Let’s see make_one_branch. Feature maps are downsampled if stride is not 1 or num_inchannel is not equal to num_channels * block.expansion (1 in case of basic block, 4 in case of bottleneck). In the process of downsampling, inchannel becomes inchannel of each branch and out channel is num_channel * expansion of each branch. kernel_size is 1 so the feature maps are downsampled with 1x1 convolutional layer and batchnorm layer.

In order to make one branch, an emptpy list is defined and one block is appened and the method returen nn.Sequential(*layers) at the end.

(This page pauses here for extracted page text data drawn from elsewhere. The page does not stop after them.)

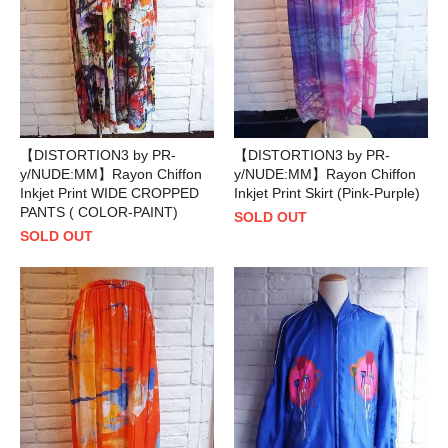
【DISTORTION3 by PR-
【DISTORTION3 by PR-
y/NUDE:MM】Rayon Chiffon
y/NUDE:MM】Rayon Chiffon
Inkjet Print WIDE CROPPED
Inkjet Print Skirt (Pink-Purple)
PANTS ( COLOR-PAINT)
SOLD OUT
SOLD OUT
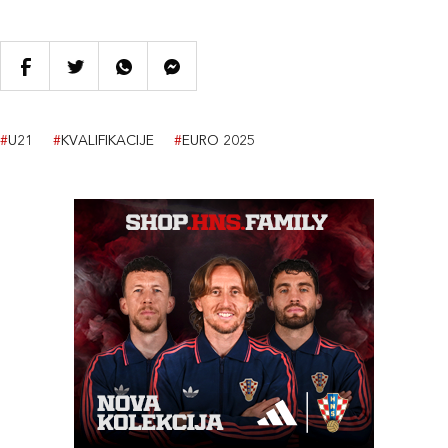
#
U21
#
KVALIFIKACIJE
#
EURO 2025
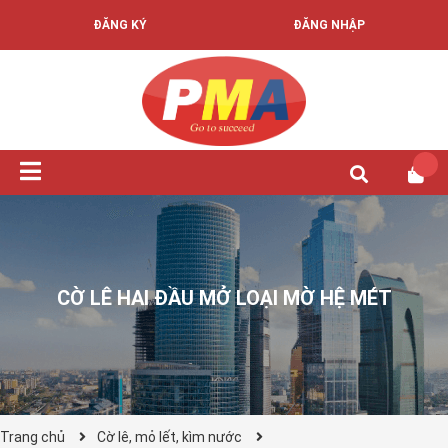
ĐĂNG KÝ
ĐĂNG NHẬP
CỜ LÊ HAI ĐẦU MỞ LOẠI MỜ HỆ MÉT
Trang chủ
Cờ lê, mỏ lết, kìm nước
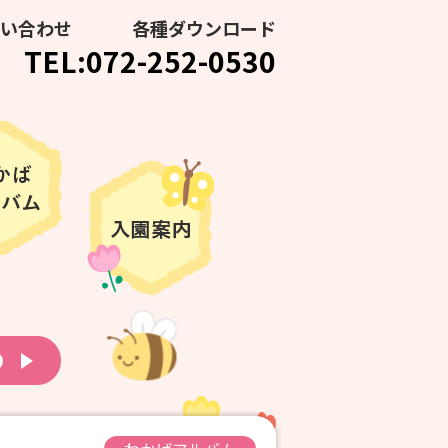
い合わせ
各種ダウンロード
TEL:072-252-0530
り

# code block 4–3 — def _make_fuse_layers

def _make_fuse_layers(self): 
        if self.num_branches == 1: 
            return None
num_branches = self.num_branches 
        num_inchannels = self.num_inchannels 
        fuse_layers = []

If num_branches is 1, None is returned and fuse_layers is defined.

for i in range(num_branches if self.multi_scale_output else 1): 
            fuse_layer = [] 
            for j in range(num_branches):

The range of i is num_branches if self.multi_scale_output is True. If not, the range of i is 1.

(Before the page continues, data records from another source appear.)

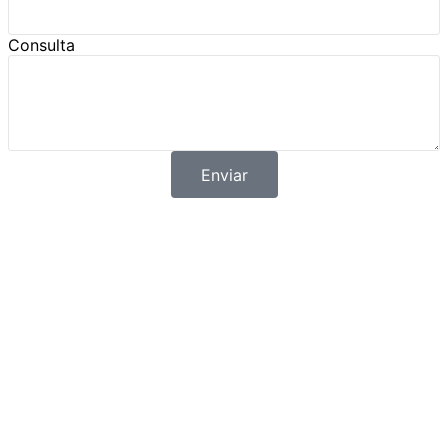
Consulta
Enviar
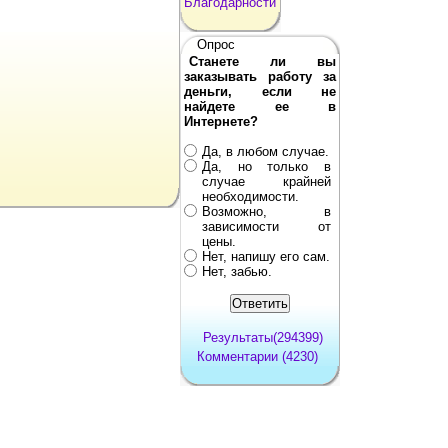
Благодарности
Опрос
Станете ли вы
заказывать работу за
деньги, если не
найдете ее в
Интернете?
Да, в любом случае.
Да, но только в
случае крайней
необходимости.
Возможно, в
зависимости от
цены.
Нет, напишу его сам.
Нет, забью.
Результаты(294399)
Комментарии (4230)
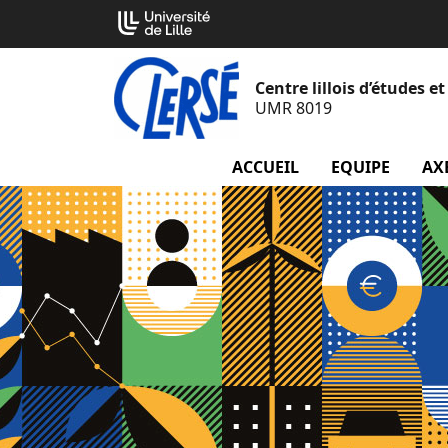
Aller
Cookies management panel
au
contenu
Centre lillois d’études 
UMR 8019
ACCUEIL
EQUIPE
menu
AX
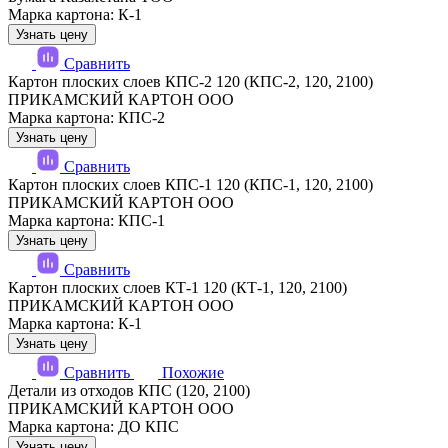
Марка картона: К-1
Узнать цену
Сравнить
Картон плоских слоев КПС-2 120 (КПС-2, 120, 2100)
ПРИКАМСКИЙ КАРТОН ООО
Марка картона: КПС-2
Узнать цену
Сравнить
Картон плоских слоев КПС-1 120 (КПС-1, 120, 2100)
ПРИКАМСКИЙ КАРТОН ООО
Марка картона: КПС-1
Узнать цену
Сравнить
Картон плоских слоев КТ-1 120 (КТ-1, 120, 2100)
ПРИКАМСКИЙ КАРТОН ООО
Марка картона: К-1
Узнать цену
Сравнить
Похожие
Детали из отходов КПС (120, 2100)
ПРИКАМСКИЙ КАРТОН ООО
Марка картона: ДО КПС
Узнать цену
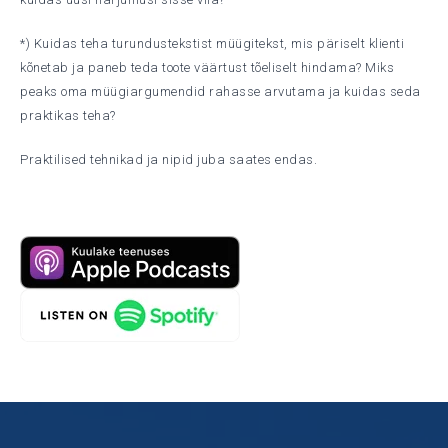
*) Kuidas teha turundustekstist müügitekst, mis päriselt klienti
kõnetab ja paneb teda toote väärtust tõeliselt hindama? Miks
peaks oma müügiargumendid rahasse arvutama ja kuidas seda
praktikas teha?
Praktilised tehnikad ja nipid juba saates endas.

Since the default multi_scale_output of HighResolutionModule is True, the range of i is from 0 to num_branches -1. fuse_layer is defined as an empty list in the loop statement so fuse_layer is initialized as an empty list for each loop statement.

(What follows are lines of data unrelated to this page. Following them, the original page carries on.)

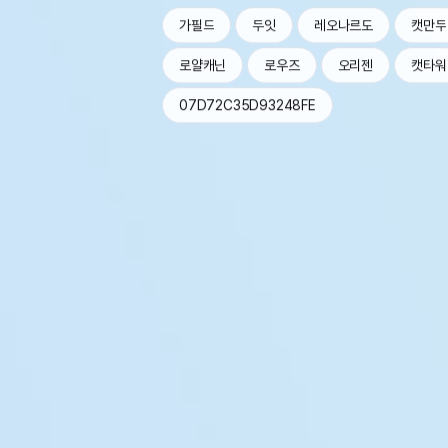
가필드
두잇
레오나르도
캣만두
로얄캐닌
로우즈
오리젠
캣타워
07D72C35D93248FE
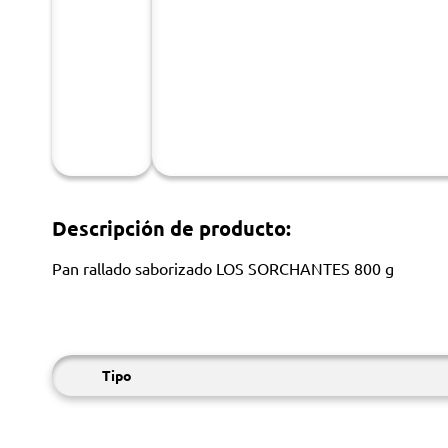
Descripción de producto:
Pan rallado saborizado LOS SORCHANTES 800 g
Tipo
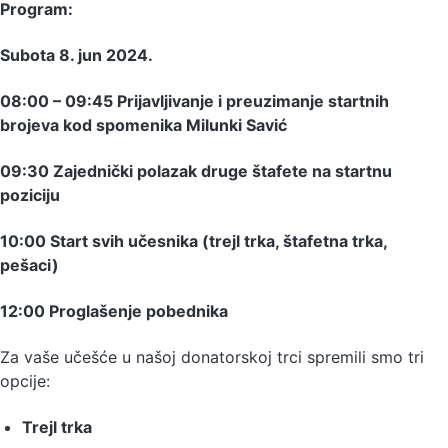
Program:
Subota 8. jun 2024.
08:00 – 09:45 Prijavljivanje i preuzimanje startnih
brojeva kod spomenika Milunki Savić
09:30 Zajednički polazak druge štafete na startnu
poziciju
10:00 Start svih učesnika (trejl trka, štafetna trka,
pešaci)
12:00 Proglašenje pobednika
Za vaše učešće u našoj donatorskoj trci spremili smo tri
opcije:
Trejl trka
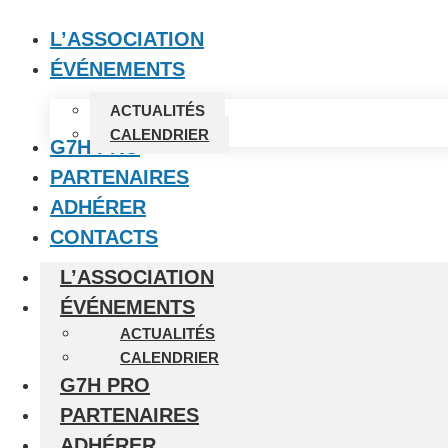
L’ASSOCIATION
ÉVÉNEMENTS
ACTUALITÉS
CALENDRIER
G7H PRO
PARTENAIRES
ADHÉRER
CONTACTS
L’ASSOCIATION
ÉVÉNEMENTS
ACTUALITÉS
CALENDRIER
G7H PRO
PARTENAIRES
ADHÉRER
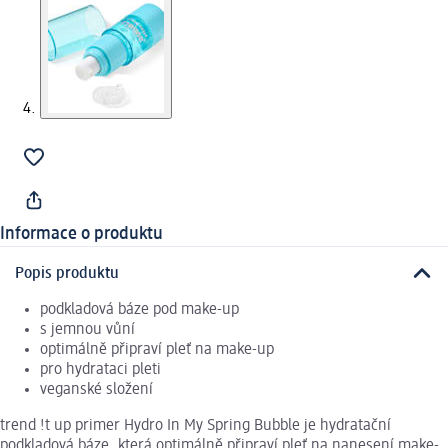
Informace o produktu
Popis produktu
podkladová báze pod make-up
s jemnou vůní
optimálně připraví pleť na make-up
pro hydrataci pleti
veganské složení
trend !t up primer Hydro In My Spring Bubble je hydratační
podkladová báze, která optimálně připraví pleť na nanesení make-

The range of j is also from 0 to num_branches -1. There are three cases of i and j.

when j>i such as (i,j) = (0,1) (0,2) (1,2) :

if j > i: 
                    fuse_layer.append( 
                        nn.Sequential( 
                            nn.Conv2d( 
                                num_inchannels[j], 
                                num_inchannels[i], 
                                1, 1, 0, bias=False 
                            ), 
                            nn.BatchNorm2d(num_inchannels[i]), 
                            nn.Upsample(scale_factor=2**(j-i), mode='nearest') 
                        ) 
                    )

Sequential(Convlayer → BatchNorm → Upsample) is added to fuse_layer list. in_channel of conv layer becomes the jth element of num_channel values and out_channel of conv layer is the ith element of num_channel values. The layer also has stride = 1, kernel_size = 1, padding = 0. The inputs are upsampled by j-i ( scale factor ) using nn.Upsample. Therefore, nn.Sequential() is appended to a convolution layer with batchnorm and upsample.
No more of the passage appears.